**Problem details**
Repeat the data in full. No line may differ from the original.

**Task input**

......

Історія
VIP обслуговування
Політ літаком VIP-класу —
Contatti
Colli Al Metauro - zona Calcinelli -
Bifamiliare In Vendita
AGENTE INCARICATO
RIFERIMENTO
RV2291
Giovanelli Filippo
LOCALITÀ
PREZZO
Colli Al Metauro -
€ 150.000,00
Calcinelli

......

**Answer area**
Історія
VIP обслуговування
Політ літаком VIP-класу —
Contatti
Colli Al Metauro - zona Calcinelli -
Bifamiliare In Vendita
AGENTE INCARICATO
RIFERIMENTO
RV2291
Giovanelli Filippo
LOCALITÀ
PREZZO
Colli Al Metauro -
€ 150.000,00
Calcinelli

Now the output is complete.